It often is that way, but it's not for technical reasons. They're just poorly written. A lot of apps are written by inexperienced teams under time pressure and that's what you're seeing. Such teams are unlikely to choose plain server-side rendering because it's not the trendy thing to do. But SPAs absolutely can be done well. For simple apps (HN is a good example) you won't get too much benefit, but for more highly interactive apps it's a much better experience than going via the server every time (setting filters on a shopping website would be a good example).
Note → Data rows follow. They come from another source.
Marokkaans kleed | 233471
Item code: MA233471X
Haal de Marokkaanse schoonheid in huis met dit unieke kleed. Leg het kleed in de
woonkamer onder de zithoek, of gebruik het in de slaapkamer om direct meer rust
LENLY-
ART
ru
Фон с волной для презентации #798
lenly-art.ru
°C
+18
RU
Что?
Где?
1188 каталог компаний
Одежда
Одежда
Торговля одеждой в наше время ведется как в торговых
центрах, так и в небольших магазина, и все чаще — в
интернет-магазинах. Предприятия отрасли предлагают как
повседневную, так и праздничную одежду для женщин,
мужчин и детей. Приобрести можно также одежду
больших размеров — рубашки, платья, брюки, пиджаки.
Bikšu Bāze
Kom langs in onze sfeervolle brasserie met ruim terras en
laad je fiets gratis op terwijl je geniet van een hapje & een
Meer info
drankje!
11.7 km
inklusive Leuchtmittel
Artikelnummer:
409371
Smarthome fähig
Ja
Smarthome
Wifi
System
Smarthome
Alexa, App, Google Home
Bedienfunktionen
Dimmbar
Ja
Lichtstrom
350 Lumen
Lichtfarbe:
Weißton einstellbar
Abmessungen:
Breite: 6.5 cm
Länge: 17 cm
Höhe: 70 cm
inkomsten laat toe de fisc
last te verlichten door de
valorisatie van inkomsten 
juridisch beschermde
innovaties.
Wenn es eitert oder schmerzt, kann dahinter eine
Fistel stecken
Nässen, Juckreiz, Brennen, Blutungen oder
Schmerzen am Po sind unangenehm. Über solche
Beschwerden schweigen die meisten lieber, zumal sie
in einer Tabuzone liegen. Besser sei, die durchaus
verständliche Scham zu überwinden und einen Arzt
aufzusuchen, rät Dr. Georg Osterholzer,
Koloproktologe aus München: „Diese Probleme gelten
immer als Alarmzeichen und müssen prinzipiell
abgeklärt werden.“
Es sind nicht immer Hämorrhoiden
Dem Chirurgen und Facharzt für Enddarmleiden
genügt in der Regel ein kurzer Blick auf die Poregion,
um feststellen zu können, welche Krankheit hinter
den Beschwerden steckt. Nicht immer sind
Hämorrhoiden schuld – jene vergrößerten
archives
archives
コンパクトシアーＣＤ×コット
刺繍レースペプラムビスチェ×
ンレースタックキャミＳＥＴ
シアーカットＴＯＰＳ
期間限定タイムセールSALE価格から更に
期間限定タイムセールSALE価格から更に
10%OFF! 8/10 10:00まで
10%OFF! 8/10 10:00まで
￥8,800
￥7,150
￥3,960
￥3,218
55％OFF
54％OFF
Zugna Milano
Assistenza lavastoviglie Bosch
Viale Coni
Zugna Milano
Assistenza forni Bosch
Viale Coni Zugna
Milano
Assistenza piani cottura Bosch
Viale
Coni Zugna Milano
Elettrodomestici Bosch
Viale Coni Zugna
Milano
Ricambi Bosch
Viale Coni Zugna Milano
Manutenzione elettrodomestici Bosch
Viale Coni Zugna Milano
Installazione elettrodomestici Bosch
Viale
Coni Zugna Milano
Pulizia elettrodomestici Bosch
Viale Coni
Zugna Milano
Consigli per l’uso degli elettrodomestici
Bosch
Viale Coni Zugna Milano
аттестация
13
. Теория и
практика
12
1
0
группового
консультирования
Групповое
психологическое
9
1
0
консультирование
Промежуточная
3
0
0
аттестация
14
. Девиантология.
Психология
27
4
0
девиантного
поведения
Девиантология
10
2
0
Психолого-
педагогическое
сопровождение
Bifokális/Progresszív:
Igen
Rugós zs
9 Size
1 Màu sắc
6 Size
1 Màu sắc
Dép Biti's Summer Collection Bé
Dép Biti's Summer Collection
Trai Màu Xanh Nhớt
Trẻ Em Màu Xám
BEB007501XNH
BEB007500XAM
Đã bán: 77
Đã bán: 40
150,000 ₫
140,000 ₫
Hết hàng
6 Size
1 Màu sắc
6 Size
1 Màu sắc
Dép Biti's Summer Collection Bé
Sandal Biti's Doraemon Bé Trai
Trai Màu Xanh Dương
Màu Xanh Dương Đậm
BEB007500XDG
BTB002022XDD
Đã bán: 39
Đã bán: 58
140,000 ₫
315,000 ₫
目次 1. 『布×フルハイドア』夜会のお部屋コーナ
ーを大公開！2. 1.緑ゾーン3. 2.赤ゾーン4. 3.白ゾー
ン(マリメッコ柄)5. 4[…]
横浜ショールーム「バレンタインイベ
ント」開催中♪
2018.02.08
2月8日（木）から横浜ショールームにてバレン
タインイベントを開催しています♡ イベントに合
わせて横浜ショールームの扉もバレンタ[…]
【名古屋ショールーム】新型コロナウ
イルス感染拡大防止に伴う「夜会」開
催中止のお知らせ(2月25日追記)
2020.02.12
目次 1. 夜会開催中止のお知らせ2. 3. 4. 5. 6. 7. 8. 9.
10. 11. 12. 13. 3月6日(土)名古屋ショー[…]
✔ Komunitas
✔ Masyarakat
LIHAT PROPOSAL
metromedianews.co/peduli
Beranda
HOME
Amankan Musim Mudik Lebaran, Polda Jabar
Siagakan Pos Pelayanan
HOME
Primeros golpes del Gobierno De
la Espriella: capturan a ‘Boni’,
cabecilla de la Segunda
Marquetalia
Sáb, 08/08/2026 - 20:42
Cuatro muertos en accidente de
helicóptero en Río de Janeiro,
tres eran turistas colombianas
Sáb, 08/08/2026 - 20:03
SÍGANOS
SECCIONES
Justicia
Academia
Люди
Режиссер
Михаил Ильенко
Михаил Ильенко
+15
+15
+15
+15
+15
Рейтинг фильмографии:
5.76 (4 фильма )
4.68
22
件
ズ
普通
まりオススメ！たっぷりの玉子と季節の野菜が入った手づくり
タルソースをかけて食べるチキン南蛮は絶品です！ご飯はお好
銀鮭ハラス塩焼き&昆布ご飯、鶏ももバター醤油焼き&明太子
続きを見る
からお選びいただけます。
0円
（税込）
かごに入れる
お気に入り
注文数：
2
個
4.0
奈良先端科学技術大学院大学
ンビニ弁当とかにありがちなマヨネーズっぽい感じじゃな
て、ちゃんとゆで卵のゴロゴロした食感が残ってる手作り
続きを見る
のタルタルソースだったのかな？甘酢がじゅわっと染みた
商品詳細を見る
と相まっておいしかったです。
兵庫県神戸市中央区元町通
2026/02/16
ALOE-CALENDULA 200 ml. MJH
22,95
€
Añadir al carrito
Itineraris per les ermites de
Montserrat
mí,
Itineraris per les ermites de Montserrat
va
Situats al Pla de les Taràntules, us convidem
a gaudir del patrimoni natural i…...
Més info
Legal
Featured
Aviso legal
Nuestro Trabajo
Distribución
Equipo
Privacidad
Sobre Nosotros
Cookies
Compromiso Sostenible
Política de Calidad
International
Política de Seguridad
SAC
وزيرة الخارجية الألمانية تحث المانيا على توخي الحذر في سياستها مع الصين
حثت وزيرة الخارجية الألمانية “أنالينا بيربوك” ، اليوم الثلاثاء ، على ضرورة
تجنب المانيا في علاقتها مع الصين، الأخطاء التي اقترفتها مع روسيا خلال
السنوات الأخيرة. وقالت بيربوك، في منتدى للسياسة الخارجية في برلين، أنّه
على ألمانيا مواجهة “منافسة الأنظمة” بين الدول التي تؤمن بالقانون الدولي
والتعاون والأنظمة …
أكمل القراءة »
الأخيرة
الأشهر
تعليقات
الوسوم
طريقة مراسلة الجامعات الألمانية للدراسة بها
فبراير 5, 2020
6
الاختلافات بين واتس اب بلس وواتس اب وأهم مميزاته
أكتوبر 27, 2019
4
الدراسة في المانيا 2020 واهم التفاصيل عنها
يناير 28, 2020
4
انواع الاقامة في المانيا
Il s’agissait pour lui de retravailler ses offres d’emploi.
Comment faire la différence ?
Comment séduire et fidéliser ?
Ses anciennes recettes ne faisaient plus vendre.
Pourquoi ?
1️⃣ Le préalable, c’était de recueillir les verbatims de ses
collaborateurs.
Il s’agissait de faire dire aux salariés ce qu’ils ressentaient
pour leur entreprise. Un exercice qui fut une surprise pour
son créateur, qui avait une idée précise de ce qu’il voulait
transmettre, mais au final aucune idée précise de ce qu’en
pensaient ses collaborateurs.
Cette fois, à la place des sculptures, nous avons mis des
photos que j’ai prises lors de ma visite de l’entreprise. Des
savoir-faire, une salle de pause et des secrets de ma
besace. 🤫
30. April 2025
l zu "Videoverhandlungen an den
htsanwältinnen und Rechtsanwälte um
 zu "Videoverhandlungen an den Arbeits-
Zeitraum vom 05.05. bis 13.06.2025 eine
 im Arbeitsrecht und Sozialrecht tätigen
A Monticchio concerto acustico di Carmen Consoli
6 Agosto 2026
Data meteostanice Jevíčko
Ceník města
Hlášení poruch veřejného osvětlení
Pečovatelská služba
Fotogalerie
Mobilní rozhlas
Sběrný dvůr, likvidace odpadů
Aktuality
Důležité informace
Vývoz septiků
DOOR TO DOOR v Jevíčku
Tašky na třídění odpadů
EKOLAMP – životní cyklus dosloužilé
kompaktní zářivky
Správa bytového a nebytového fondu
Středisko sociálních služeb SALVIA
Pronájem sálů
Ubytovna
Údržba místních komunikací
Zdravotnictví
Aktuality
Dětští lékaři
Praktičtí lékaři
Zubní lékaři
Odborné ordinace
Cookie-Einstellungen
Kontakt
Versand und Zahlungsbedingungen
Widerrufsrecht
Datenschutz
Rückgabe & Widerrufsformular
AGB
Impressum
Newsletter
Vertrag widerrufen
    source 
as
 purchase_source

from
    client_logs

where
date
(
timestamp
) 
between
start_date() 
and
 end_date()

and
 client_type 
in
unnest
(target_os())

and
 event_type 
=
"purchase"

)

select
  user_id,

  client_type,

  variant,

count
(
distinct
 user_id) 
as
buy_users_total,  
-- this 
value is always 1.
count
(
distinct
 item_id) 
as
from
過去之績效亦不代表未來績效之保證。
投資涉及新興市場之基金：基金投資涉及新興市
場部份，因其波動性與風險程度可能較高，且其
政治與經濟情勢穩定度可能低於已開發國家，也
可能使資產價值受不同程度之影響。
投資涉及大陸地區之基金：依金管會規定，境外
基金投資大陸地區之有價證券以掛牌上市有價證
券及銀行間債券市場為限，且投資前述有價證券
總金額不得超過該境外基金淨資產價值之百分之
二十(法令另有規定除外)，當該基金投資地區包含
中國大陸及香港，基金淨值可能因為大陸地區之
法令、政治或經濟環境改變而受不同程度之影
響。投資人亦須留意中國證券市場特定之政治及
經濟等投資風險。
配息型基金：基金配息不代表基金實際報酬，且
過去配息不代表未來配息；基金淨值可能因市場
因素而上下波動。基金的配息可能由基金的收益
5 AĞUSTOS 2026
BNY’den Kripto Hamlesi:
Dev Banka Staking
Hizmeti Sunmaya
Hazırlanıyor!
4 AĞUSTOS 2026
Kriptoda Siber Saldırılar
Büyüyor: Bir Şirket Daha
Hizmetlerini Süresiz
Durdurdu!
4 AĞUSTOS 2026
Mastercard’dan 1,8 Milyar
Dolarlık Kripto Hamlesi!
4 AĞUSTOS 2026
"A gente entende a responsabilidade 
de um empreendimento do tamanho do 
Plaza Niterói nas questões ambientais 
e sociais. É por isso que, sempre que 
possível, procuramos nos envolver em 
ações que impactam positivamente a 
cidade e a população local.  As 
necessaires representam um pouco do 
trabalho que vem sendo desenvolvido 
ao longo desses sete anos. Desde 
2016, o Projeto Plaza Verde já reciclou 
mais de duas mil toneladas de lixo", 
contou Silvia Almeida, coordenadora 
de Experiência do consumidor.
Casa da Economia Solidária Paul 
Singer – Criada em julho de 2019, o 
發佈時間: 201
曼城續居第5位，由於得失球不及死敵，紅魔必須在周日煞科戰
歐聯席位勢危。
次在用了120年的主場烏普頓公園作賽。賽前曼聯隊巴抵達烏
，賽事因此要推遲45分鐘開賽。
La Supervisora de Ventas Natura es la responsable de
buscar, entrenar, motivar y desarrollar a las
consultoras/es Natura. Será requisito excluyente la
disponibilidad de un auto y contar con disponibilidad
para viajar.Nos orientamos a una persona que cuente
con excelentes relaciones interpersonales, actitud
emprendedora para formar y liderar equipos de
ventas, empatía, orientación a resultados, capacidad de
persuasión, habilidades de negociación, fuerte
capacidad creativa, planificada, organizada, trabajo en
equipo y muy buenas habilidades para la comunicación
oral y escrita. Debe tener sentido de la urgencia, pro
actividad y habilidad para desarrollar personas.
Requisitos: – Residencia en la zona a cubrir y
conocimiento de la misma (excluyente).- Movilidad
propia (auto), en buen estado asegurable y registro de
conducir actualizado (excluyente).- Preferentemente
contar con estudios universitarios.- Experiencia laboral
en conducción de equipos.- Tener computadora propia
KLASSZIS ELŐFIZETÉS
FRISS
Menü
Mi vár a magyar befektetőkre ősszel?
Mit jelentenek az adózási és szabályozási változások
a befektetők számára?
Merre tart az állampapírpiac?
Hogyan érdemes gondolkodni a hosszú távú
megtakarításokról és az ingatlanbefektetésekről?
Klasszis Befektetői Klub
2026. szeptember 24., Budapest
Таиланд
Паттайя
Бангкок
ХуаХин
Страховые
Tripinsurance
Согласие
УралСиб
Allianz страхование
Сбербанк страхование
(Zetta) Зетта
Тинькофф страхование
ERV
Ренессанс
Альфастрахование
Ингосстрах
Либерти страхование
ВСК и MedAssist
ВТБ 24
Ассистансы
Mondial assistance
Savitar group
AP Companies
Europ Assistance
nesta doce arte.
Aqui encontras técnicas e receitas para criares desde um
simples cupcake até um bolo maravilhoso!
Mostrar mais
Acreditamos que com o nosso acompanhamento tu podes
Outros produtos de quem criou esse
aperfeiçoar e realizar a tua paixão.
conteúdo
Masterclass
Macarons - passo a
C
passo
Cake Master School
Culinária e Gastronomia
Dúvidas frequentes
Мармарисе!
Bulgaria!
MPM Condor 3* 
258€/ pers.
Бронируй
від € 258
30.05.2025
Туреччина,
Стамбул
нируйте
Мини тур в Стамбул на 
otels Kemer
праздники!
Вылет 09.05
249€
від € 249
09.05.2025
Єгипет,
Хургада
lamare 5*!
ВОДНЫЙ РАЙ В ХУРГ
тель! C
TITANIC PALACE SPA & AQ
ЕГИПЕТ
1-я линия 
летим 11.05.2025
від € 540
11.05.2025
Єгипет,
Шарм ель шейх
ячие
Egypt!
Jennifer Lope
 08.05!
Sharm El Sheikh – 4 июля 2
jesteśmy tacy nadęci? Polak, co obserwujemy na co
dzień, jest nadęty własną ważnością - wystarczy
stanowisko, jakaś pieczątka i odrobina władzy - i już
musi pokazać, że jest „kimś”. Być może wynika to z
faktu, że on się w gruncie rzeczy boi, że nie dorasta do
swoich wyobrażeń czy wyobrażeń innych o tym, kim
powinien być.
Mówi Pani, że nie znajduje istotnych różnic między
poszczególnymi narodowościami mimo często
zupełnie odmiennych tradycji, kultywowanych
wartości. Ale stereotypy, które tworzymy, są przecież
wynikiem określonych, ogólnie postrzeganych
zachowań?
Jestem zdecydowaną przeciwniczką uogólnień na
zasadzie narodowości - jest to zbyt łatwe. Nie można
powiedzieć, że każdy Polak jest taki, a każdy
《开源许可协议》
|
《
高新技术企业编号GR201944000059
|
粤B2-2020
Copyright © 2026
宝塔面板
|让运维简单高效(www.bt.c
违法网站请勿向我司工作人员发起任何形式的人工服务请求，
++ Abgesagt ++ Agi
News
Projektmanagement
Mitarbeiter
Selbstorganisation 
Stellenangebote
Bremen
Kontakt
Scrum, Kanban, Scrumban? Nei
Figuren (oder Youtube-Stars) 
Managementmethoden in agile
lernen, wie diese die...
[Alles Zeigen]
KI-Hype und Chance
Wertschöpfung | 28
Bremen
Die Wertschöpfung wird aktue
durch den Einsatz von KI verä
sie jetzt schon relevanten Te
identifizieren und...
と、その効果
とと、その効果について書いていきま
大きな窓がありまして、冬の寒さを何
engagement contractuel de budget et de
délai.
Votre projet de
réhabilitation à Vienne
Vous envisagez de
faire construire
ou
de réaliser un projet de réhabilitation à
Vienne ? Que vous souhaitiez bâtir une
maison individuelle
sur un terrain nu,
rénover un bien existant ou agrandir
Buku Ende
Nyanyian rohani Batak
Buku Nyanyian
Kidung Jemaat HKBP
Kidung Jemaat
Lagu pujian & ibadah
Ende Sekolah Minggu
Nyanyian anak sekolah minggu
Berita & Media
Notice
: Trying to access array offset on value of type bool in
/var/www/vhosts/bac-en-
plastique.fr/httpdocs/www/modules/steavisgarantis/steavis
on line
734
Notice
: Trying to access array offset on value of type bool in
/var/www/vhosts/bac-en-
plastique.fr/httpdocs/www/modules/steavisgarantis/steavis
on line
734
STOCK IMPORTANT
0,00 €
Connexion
Yep. In SPAs with good architecture, you only need to load the page once, which is obviously weighed down by the libraries, but largely is as heavy or light as you make it. Everything else should be super minimal API calls. It's especially useful in data-focused apps that require a lot of small interactions. Imagine implementing something like spreadsheet functionality using forms and requests and no JavaScript, as others are suggesting all sites should be: productivity would be terrible not only because you'd need to reload the page for trivial actions that should trade a but of json back and forth, but also because users would throw their devices out the window before they got any work done. You can also queue and batch changes in a situation like that so the requests are not only comparatively tiny, you can use fewer requests. That said, most sites definitely should not be SPAs. Use the right tool for the job
> which is obviously weighed down by the libraries, but largely is as heavy or light as you make it
One thing which surprised me at a recent job was that even what I consider to be a large bundle size (2MB) didn't have much of an effect on page load time. I was going to look into bundle splitting (because that included things like a charting library that was only used in a small subsection of the app). But in the end I didn't bother because I got page loads fast (~600ms) without it.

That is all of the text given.